Violazione della privacy, Amazon multata per quasi 800 milioni di euro


Amazon si ritrova ad affrontare la più grande multa in ambito privacy della sua storia, dopo che un’autorità garante l’ha colpita con una sanzione di 746 milioni di euro (888 milioni di dollari) per aver violato le rigorose leggi in materia di protezione dei dati personali vigenti in Europa.

Il CNPD, l’autorità lussemburghese per la protezione dei dati ha sanzionato Amazon con la multa record, in una decisione assunta lo scorso 16 luglio, dopo le accuse mosse al colosso di vendita online di trattare i dati personali in violazione del regolamento generale sulla protezione dei dati dell’UE, il GDPR. Amazon si è opposta al provvedimento questo venerdì, con una nota in cui si sostiene che la decisione è stata assunta “senza entrare merito”.

Non c’è stata alcuna violazione dei dati, e nessun dato dei clienti è stato esposto a terzi“, ha osservato Amazon in una dichiarazione su alcuni canali stampa, aggiungendo che vi sono tutte le intenzioni di ricorrere in appello. “Il caso deve essere almeno ridiscusso. Siamo fortemente in disaccordo, com’è ovvio, con la sentenza del CNPD“.

La decisione arriva a conclusione di un’indagine propiziata da una denuncia del 2018, da parte dell’associazione francese per i diritti della privacy “La Quadrature du Net“.

È un primo passo nella giusta direzione, ma ancora tanto va fatto: abbiamo bisogno di rimanere vigili, sarà essenziale verificare se la sanzione include anche un’ingiunzione per correggere il comportamento illecito“, ha aggiunto Bastien Le Querrec, un membro del team di avvocati de La Quadrature.

I poteri degli organismi di vigilanza in campo di protezione dei dati in Unione Europea sono aumentati significativamente da quando il GDPR è entrato in vigore, nel maggio 2018. La nuova norma permette, infatti, a chi vigila, per la prima volta, di poter imporre sanzioni che ammontano fino al 4% delle entrate globali annuali di una società. Prima della sanzione comminata ad Amazon, la multa più pesante era quella di 50 milioni di euro comminata a Google dalla CNIL, l’autorità garante della privacy francese.

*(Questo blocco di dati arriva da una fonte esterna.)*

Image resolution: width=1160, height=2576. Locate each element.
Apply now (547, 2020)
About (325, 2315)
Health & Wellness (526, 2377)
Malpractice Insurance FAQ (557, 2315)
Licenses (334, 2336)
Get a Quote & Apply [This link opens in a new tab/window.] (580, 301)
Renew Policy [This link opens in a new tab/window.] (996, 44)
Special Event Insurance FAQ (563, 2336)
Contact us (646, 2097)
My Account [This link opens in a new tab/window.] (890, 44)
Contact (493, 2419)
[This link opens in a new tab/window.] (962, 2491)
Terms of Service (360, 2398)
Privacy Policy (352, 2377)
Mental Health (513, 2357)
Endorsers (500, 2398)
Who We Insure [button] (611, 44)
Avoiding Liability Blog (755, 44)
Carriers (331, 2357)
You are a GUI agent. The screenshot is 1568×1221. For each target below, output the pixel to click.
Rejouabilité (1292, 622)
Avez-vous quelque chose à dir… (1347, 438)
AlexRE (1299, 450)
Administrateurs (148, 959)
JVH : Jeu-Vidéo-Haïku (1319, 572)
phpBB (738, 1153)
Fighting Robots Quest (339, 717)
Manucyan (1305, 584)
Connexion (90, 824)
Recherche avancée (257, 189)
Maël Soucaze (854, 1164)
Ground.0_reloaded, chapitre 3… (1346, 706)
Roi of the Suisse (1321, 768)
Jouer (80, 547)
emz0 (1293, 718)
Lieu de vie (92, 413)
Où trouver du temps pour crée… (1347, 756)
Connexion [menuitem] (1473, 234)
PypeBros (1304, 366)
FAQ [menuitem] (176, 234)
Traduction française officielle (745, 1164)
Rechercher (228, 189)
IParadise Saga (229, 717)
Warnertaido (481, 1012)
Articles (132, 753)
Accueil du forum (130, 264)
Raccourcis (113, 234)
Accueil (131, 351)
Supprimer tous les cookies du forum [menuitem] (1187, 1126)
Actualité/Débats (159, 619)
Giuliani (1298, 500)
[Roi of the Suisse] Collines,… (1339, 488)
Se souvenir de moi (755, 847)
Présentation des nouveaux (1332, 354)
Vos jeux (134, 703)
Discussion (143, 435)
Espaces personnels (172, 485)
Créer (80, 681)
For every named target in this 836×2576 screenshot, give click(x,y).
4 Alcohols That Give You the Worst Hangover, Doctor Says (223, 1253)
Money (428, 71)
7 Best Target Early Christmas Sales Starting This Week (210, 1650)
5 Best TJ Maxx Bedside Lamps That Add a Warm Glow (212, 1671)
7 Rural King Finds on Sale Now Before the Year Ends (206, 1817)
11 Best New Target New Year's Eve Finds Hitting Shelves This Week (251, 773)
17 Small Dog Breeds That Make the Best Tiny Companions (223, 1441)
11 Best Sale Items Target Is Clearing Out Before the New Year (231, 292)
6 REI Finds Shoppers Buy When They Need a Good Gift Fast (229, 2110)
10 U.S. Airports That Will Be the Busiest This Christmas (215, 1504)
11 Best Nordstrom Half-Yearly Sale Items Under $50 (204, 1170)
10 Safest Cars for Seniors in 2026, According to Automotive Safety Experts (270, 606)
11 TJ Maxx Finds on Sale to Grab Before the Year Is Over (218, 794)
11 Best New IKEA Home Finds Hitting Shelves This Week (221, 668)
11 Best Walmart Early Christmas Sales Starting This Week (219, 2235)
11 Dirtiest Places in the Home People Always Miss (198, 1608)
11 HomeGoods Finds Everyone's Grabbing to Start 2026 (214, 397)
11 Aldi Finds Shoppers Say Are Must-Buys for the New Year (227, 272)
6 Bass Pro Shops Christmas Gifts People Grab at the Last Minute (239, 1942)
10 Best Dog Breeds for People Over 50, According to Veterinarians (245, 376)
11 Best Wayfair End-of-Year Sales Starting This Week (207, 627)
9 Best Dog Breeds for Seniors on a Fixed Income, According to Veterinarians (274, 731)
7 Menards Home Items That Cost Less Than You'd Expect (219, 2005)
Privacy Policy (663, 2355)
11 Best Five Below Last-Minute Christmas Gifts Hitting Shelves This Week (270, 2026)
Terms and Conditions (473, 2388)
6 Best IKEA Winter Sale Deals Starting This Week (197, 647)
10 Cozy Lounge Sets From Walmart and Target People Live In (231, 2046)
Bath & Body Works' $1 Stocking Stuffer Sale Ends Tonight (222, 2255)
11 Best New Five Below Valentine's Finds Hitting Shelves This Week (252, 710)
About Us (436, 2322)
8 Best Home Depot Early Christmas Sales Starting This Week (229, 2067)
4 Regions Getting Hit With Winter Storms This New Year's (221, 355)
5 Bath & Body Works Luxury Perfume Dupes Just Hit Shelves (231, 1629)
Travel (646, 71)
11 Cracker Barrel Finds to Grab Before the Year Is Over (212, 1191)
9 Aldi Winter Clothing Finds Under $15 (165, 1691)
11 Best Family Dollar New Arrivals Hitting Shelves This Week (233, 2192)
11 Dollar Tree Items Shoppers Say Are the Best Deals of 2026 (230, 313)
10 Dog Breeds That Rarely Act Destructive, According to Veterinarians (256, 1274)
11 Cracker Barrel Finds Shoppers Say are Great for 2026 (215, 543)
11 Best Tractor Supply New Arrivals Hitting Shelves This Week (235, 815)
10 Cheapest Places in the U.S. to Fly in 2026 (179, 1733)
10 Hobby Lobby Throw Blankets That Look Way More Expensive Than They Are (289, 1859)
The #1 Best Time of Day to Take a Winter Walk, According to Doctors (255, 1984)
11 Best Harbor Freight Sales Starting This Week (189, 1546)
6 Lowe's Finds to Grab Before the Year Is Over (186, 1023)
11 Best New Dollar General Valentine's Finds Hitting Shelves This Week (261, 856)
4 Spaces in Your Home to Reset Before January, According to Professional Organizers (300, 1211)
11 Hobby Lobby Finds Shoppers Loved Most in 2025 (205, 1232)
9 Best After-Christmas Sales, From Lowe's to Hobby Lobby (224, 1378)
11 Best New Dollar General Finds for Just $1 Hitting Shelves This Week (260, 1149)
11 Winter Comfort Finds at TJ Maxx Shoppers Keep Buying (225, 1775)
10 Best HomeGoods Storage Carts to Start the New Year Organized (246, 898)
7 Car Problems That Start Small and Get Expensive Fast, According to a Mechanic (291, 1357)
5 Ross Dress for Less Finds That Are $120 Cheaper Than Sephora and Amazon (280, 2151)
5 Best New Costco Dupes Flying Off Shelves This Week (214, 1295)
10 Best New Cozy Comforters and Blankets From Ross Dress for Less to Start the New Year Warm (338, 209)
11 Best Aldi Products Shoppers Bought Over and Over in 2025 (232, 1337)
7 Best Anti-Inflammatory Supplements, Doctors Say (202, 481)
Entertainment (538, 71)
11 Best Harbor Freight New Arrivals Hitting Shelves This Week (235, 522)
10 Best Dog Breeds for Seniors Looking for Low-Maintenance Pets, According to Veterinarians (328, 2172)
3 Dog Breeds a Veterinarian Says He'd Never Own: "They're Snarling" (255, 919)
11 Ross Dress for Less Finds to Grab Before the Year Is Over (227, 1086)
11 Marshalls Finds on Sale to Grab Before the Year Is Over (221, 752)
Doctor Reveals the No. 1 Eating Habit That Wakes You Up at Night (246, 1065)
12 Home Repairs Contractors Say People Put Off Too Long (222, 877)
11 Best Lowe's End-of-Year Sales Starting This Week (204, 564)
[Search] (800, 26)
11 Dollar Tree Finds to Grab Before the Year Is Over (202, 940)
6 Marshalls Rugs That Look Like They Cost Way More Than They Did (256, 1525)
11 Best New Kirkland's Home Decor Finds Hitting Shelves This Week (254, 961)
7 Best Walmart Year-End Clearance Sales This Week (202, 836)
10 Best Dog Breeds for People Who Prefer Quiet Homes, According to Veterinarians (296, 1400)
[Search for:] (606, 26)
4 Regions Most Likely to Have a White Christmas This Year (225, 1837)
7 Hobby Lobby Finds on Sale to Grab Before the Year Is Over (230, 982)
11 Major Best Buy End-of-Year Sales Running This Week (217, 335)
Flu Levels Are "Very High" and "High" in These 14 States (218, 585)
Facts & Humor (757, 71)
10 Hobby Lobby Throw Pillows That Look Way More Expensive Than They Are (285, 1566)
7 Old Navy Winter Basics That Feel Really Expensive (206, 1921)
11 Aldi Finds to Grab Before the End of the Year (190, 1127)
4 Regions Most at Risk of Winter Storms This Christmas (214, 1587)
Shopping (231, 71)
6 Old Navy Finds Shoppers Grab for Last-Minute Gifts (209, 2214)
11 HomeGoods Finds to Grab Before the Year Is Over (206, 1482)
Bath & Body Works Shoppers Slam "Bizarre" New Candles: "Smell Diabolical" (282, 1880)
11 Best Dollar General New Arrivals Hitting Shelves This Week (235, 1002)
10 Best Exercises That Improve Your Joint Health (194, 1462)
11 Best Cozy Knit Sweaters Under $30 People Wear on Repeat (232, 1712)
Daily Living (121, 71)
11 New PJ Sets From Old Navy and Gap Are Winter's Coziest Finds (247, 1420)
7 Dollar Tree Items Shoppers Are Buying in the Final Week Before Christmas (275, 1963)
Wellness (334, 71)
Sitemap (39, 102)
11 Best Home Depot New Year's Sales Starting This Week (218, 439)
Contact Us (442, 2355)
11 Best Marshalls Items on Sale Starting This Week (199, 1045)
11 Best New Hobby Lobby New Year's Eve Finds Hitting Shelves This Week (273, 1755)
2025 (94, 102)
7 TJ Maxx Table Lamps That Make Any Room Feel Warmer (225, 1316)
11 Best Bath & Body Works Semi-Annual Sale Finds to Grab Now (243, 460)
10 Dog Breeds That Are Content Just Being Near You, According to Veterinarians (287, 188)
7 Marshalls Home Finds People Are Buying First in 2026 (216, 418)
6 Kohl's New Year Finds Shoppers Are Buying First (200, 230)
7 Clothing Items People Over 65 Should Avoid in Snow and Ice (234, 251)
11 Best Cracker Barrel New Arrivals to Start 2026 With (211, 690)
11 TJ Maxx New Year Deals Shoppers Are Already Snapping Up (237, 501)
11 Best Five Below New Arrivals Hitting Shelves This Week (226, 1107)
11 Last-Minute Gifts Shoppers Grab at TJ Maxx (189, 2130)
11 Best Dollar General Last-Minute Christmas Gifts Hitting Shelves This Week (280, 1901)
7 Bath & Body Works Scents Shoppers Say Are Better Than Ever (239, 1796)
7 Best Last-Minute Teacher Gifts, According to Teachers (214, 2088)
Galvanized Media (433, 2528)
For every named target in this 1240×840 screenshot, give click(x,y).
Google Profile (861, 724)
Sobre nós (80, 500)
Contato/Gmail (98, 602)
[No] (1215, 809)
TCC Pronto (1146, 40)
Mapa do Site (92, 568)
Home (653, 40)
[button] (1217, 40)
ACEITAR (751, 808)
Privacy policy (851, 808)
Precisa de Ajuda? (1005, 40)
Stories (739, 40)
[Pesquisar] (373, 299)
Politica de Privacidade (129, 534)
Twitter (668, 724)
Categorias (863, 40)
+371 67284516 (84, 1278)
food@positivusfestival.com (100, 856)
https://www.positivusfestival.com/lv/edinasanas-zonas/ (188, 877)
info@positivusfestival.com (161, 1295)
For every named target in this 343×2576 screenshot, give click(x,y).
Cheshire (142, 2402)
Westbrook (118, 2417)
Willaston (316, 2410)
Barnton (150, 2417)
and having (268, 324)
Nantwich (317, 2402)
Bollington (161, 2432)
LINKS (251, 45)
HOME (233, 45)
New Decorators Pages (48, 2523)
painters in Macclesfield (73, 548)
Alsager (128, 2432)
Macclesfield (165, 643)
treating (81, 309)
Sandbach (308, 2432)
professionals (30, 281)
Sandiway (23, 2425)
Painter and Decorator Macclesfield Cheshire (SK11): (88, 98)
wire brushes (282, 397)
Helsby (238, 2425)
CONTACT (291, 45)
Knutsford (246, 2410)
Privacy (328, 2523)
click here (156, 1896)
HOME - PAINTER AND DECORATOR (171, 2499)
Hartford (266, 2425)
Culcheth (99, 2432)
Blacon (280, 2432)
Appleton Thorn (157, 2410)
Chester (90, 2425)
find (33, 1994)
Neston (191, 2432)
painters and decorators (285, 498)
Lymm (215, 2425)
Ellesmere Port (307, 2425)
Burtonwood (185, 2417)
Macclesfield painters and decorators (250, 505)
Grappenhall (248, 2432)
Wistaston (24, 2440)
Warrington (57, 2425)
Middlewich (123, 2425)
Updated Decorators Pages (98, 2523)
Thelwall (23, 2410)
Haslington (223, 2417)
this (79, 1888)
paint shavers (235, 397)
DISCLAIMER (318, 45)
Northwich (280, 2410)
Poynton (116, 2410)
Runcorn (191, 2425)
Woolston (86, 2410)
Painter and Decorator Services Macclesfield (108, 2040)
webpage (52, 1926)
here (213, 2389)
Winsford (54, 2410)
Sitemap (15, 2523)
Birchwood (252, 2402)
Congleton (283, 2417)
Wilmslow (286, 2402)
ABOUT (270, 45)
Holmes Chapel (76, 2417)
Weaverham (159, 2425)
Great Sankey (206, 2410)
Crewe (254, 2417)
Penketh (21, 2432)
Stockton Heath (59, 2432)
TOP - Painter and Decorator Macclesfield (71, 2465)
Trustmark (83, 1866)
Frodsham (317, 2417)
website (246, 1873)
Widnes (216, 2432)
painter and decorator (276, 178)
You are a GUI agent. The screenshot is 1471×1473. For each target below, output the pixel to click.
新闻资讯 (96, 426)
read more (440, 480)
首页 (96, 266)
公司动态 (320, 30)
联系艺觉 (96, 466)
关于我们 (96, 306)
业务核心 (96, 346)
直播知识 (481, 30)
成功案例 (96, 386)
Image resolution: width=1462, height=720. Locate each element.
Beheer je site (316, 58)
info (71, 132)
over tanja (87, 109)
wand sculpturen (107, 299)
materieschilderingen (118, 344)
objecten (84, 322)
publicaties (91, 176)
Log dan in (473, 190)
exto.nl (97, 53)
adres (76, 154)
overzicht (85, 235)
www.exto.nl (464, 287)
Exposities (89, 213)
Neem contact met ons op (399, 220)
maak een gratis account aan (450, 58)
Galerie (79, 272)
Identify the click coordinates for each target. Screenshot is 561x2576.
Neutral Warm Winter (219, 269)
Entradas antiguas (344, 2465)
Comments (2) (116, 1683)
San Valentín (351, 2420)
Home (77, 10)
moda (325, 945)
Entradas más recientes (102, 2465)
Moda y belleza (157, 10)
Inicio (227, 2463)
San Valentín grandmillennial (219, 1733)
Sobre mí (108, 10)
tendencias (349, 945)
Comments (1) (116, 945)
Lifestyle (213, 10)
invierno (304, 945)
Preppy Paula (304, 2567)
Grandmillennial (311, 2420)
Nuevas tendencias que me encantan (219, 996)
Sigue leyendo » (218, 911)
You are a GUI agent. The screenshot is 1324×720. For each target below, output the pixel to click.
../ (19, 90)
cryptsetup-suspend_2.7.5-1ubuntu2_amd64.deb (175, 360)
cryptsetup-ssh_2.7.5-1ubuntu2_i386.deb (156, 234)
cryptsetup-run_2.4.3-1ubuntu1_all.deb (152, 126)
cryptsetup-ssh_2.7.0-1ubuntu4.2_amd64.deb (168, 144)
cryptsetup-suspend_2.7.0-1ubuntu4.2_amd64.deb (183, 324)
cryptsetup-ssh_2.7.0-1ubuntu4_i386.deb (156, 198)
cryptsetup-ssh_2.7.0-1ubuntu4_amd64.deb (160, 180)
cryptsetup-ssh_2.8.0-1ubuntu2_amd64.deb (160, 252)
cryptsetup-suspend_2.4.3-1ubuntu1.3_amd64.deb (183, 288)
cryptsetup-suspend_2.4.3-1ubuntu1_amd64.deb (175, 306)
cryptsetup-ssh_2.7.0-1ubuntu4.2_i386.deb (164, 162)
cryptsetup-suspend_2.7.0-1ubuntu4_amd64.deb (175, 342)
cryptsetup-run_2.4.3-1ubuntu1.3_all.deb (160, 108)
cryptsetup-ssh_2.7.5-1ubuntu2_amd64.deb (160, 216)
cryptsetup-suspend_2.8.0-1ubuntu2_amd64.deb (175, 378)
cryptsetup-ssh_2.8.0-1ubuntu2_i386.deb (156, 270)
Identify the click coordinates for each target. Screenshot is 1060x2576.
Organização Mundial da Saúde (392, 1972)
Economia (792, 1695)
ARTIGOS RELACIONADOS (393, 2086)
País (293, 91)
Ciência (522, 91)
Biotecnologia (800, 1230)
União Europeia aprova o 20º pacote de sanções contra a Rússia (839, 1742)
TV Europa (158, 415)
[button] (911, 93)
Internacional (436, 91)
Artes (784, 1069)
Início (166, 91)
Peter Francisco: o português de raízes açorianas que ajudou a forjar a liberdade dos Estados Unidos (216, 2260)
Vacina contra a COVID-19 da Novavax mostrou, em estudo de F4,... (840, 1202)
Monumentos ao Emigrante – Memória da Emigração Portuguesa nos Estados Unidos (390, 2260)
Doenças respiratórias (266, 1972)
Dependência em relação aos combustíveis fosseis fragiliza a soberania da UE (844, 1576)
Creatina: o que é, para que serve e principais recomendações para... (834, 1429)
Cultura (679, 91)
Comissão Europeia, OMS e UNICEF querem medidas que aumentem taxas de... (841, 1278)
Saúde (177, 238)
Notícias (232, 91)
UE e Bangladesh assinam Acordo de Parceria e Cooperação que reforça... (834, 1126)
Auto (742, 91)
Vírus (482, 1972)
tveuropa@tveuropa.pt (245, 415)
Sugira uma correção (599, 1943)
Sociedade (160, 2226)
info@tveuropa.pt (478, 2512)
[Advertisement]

L’autorità lussemburghese non ha ancora risposto alle osservazioni fatte da Amazon, in quanto le leggi locali le impediscono di commentare i singoli casi o di confermare la ricezione di un reclamo. Amazon ha la sua base operativa europea proprio in Lussemburgo, circostanza che autorizza la locale autorità privacy, secondo le normative vigenti, a monitorare la conformità delle operazioni condotte dalla multinazionale alla legge sulla protezione dei dati.

Amazon ha attirato l’attenzione, negli ultimi anni, a causa del vasto insieme di dati accumulati su una serie di clienti e di partner, compresi i commercianti indipendenti che vendono sulla sua piattaforma di commercio al dettaglio, gli utenti dell’assistente digitale Alexa, e gli acquirenti, i cui logs navigazione e la cui cronologia degli acquisti viene utilizzata per attività di profilazione e di targhettizzazione.

L’azienda ha sempre sostenuto di raccogliere i dati per “migliorare l’esperienza del cliente”, e riporta di aver stabilito una serie di linee guida interne che regolano ciò che i dipendenti possono fare con i dati raccolti. Alcuni legislatori e regolatori sospettano tuttavia che l’azienda abbia trovato il modo di manipolare i dati acquisiti per ottenere un vantaggio “sleale” rispetto ai competitors.

L’indagine sulla privacy si aggiunge anche al filone parallelo che riguarda le attività degli organismi antitrust europei: Amazon è sotto esame da parte dell’UE, infatti, non solo per l’utilizzo che fa dei dati dei venditori indipendenti che operano all’interno della sua piattaforma, ma anche per il modo in cui manipola la piattaforma stessa, per favorire la vendita di prodotti a marchio Amazon, a danno della concorrenza. Simili indagini sono al momento condotte anche in Germania ed in Regno Unito.

Anche la Commissione Europea sta cercando di vederci chiaro sugli approcci di mercato, a dir poco aggressivi, condotti dalla società di Jeff Bezos, sono allo studio, infatti, alcune norme mirate a regolamentare in maniera più puntuale, ad esempio, l’utilizzo degli assistenti vocali, come Alexa, che ormai “abitano” le case di una grandissima quantità di cittadini europei, e che potrebbero essere utilizzati per le finalità più disparate, non sempre nell’interesse del consumatore.